Exercise details: Say how many lines in the records hold "Username". Nothing but the number should be given.

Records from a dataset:
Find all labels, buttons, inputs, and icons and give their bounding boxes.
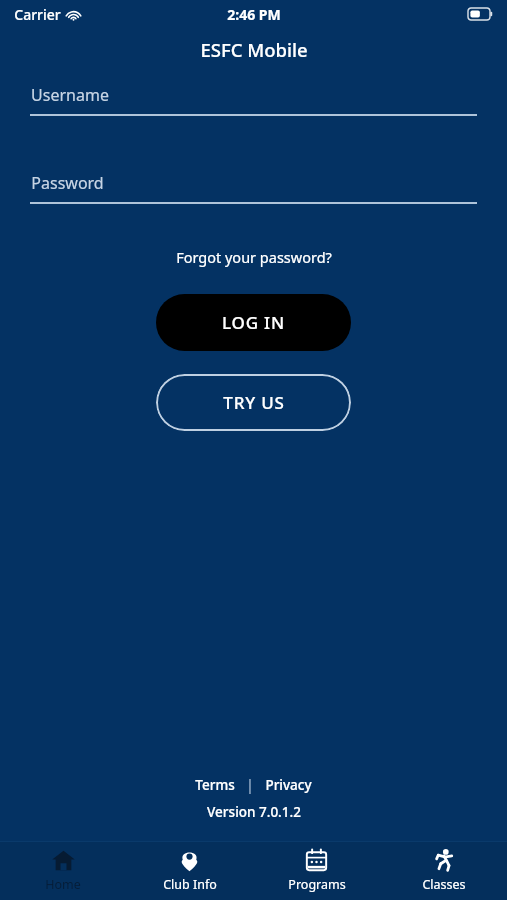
button[interactable]: Club Info	[126, 842, 253, 900]
staticText: Club Info	[163, 876, 217, 893]
staticText: Home	[45, 876, 81, 893]
staticText: Classes	[422, 876, 466, 893]
staticText: TRY US	[223, 391, 285, 414]
staticText: Forgot your password?	[176, 247, 332, 267]
staticText: Password	[31, 172, 104, 194]
staticText: Carrier	[14, 5, 61, 24]
staticText: Programs	[288, 876, 346, 893]
button[interactable]: Programs	[253, 842, 380, 900]
button[interactable]: LOG IN	[156, 294, 351, 351]
button[interactable]: Terms	[191, 774, 239, 796]
button[interactable]: Forgot your password?	[170, 244, 338, 270]
button[interactable]: TRY US	[156, 374, 351, 431]
button[interactable]: Classes	[380, 842, 507, 900]
button[interactable]: Password	[30, 172, 477, 204]
staticText: Username	[31, 84, 109, 106]
staticText: Version 7.0.1.2	[207, 803, 301, 821]
staticText: LOG IN	[222, 311, 285, 334]
staticText: ESFC Mobile	[200, 37, 308, 62]
staticText: Terms	[195, 776, 235, 794]
button[interactable]: Privacy	[261, 774, 316, 796]
button[interactable]: Home	[0, 842, 126, 900]
button[interactable]: Username	[30, 84, 477, 116]
staticText: |	[246, 776, 254, 794]
staticText: Privacy	[265, 776, 312, 794]
staticText: 2:46 PM	[227, 5, 281, 24]
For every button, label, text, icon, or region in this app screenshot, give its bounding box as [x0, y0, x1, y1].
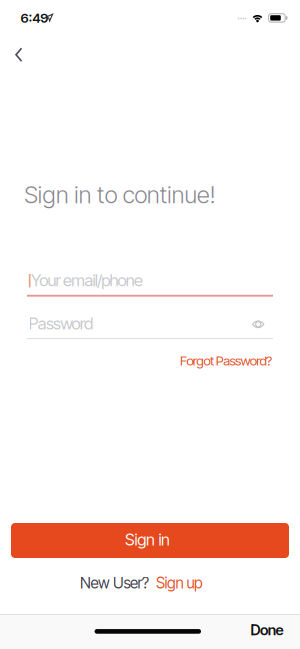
staticText: Forgot Password?: [180, 353, 272, 369]
button[interactable]: Forgot Password?: [180, 353, 272, 369]
button[interactable]: Sign in: [11, 523, 289, 558]
staticText: New User?: [80, 574, 149, 592]
button[interactable]: Done: [250, 617, 284, 643]
staticText: Sign in to continue!: [24, 180, 215, 209]
staticText: Done: [250, 621, 284, 639]
staticText: 6:49: [20, 10, 48, 26]
staticText: Sign in: [125, 530, 170, 549]
staticText: Sign up: [156, 574, 203, 592]
staticText: Password: [28, 313, 93, 334]
staticText: Your email/phone: [31, 270, 143, 290]
button[interactable]: Show password: [251, 318, 265, 330]
button[interactable]: Sign up: [156, 574, 203, 592]
button[interactable]: Back: [4, 36, 34, 74]
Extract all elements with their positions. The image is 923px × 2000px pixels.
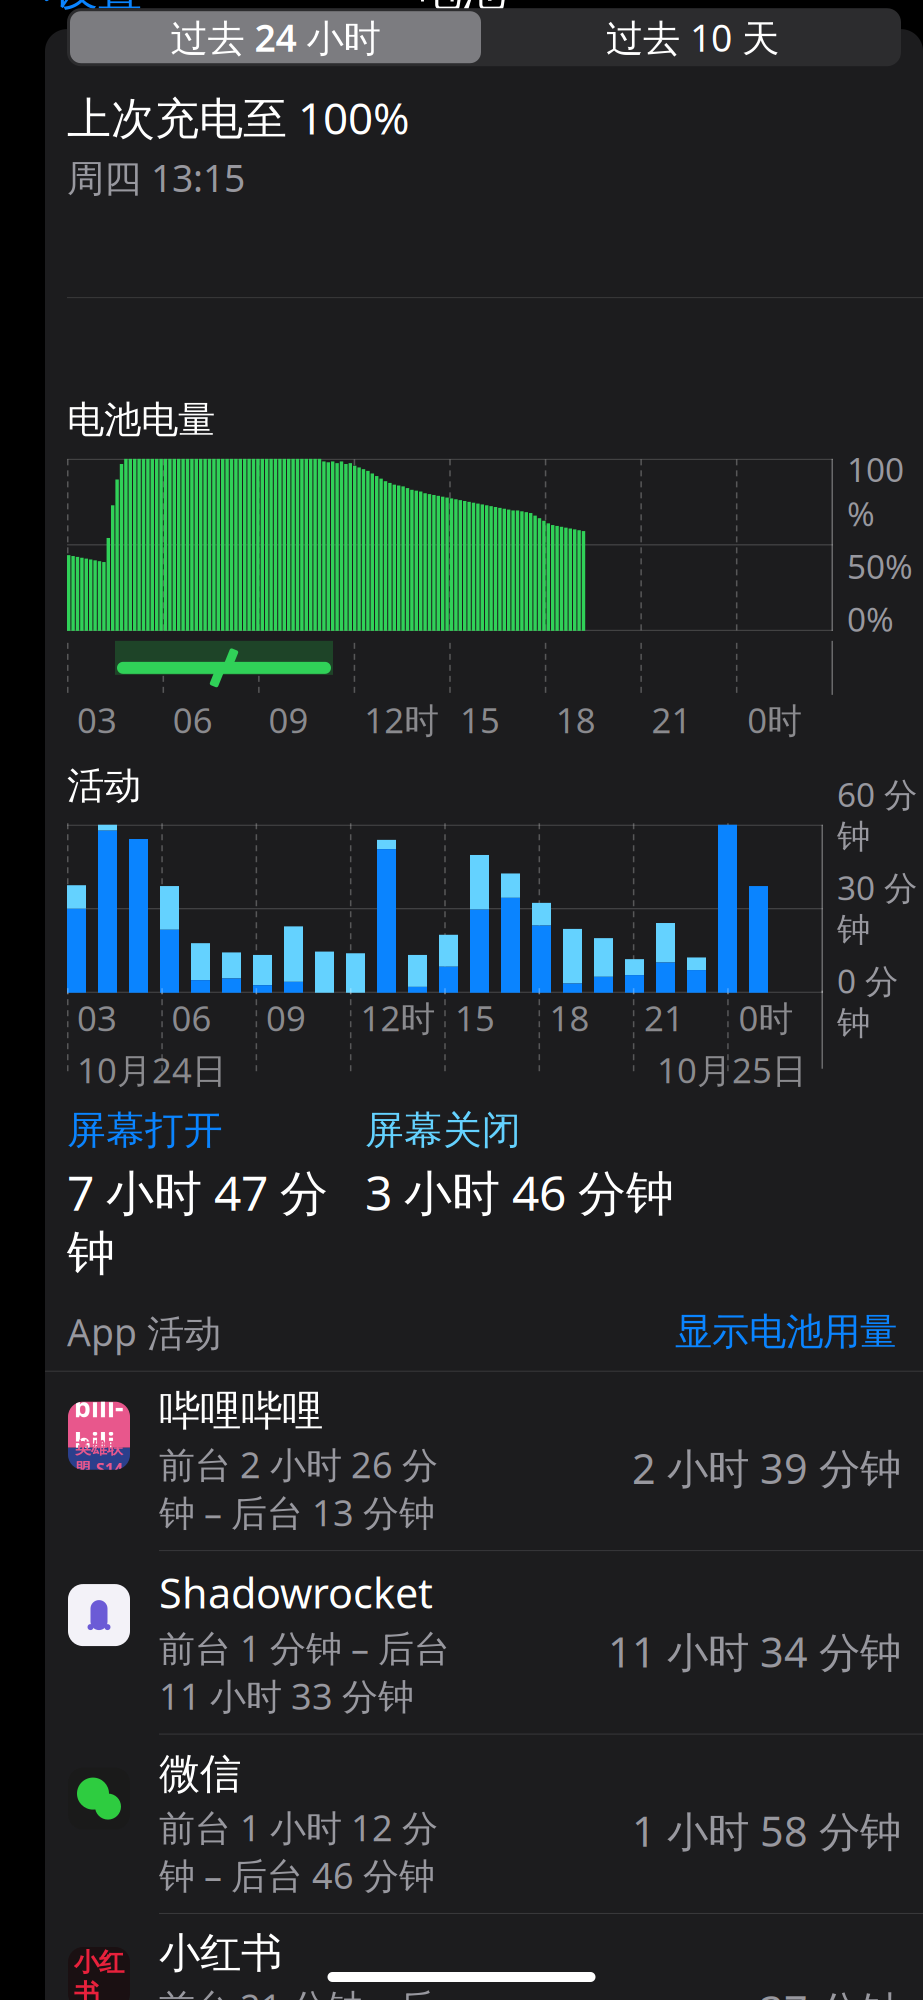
staticText: 10月25日 <box>657 1047 807 1093</box>
staticText: 前台 2 小时 26 分钟 – 后台 13 分钟 <box>159 1440 438 1536</box>
staticText: Shadowrocket <box>159 1565 433 1620</box>
button[interactable]: 过去 24 小时 <box>67 8 484 66</box>
staticText: 18 <box>556 697 596 743</box>
staticText: 上次充电至 100% <box>67 88 410 147</box>
button[interactable]: 过去 10 天 <box>484 8 901 66</box>
staticText: 15 <box>455 995 495 1041</box>
staticText: 21 <box>644 995 684 1041</box>
staticText: 屏幕打开 <box>67 1107 223 1154</box>
staticText: 03 <box>77 995 117 1041</box>
staticText: 7 小时 47 分钟 <box>67 1160 328 1283</box>
button[interactable]: Shadowrocket <box>45 1551 923 1735</box>
staticText: 60 分钟 <box>837 772 917 857</box>
staticText: 1 小时 58 分钟 <box>632 1803 901 1858</box>
staticText: 12时 <box>360 995 436 1041</box>
staticText: 设置 <box>54 0 142 17</box>
button[interactable]: 显示电池用量 <box>675 1309 897 1355</box>
staticText: 微信 <box>159 1749 241 1799</box>
staticText: App 活动 <box>67 1307 221 1357</box>
staticText: 30 分钟 <box>837 865 917 950</box>
staticText: 10月24日 <box>77 1047 227 1093</box>
staticText: 0 分钟 <box>837 958 898 1044</box>
staticText: 过去 10 天 <box>606 12 779 62</box>
staticText: 前台 21 分钟 – 后台 16 分钟 <box>159 1983 435 2000</box>
staticText: 电池电量 <box>67 397 215 443</box>
staticText: 周四 13:15 <box>67 153 245 202</box>
staticText: 06 <box>173 697 213 743</box>
staticText: 屏幕关闭 <box>365 1107 521 1154</box>
staticText: bilibili <box>74 1389 124 1460</box>
staticText: 活动 <box>67 763 141 809</box>
button[interactable]: 设置 <box>0 0 142 27</box>
staticText: 06 <box>172 995 212 1041</box>
staticText: 小红书 <box>74 1947 124 2000</box>
staticText: 12时 <box>364 697 439 743</box>
staticText: 37 分钟 <box>760 1983 901 2000</box>
staticText: 09 <box>268 697 308 743</box>
staticText: 11 小时 34 分钟 <box>608 1624 901 1679</box>
staticText: 3 小时 46 分钟 <box>365 1160 674 1224</box>
staticText: 哔哩哔哩 <box>159 1386 323 1436</box>
staticText: 前台 1 小时 12 分钟 – 后台 46 分钟 <box>159 1803 438 1899</box>
button[interactable]: 微信 <box>45 1735 923 1914</box>
staticText: 21 <box>652 697 692 743</box>
staticText: 小红书 <box>159 1928 282 1979</box>
staticText: 15 <box>460 697 500 743</box>
staticText: 电池 <box>418 0 506 17</box>
staticText: 09 <box>266 995 306 1041</box>
staticText: 过去 24 小时 <box>170 12 380 62</box>
button[interactable]: bilibili <box>45 1372 923 1551</box>
staticText: 50% <box>847 544 913 588</box>
button[interactable]: 小红书 <box>45 1914 923 2000</box>
staticText: 0% <box>847 597 894 641</box>
staticText: 前台 1 分钟 – 后台 11 小时 33 分钟 <box>159 1624 450 1720</box>
staticText: 0时 <box>747 697 802 743</box>
staticText: 100% <box>847 447 904 535</box>
staticText: 2 小时 39 分钟 <box>632 1440 901 1495</box>
staticText: 18 <box>550 995 590 1041</box>
staticText: 03 <box>77 697 117 743</box>
staticText: 英雄联盟 S14 <box>75 1438 123 1479</box>
staticText: 0时 <box>738 995 794 1041</box>
staticText: 显示电池用量 <box>675 1309 897 1355</box>
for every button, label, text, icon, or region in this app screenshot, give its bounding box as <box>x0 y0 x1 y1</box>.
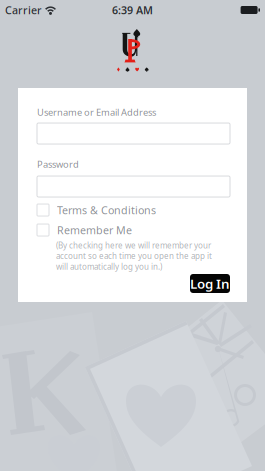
staticText: Password <box>37 158 79 170</box>
staticText: Username or Email Address <box>37 106 156 118</box>
button[interactable]: Remember Me <box>37 223 228 237</box>
button[interactable]: Terms & Conditions <box>37 203 228 217</box>
staticText: (By checking here we will remember your … <box>56 240 212 272</box>
staticText: 6:39 AM <box>112 3 153 17</box>
staticText: Log In <box>190 275 230 292</box>
staticText: Remember Me <box>57 223 132 237</box>
staticText: Terms & Conditions <box>57 203 156 217</box>
staticText: Carrier <box>5 3 42 17</box>
button[interactable]: Log In <box>190 274 230 293</box>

Response: 3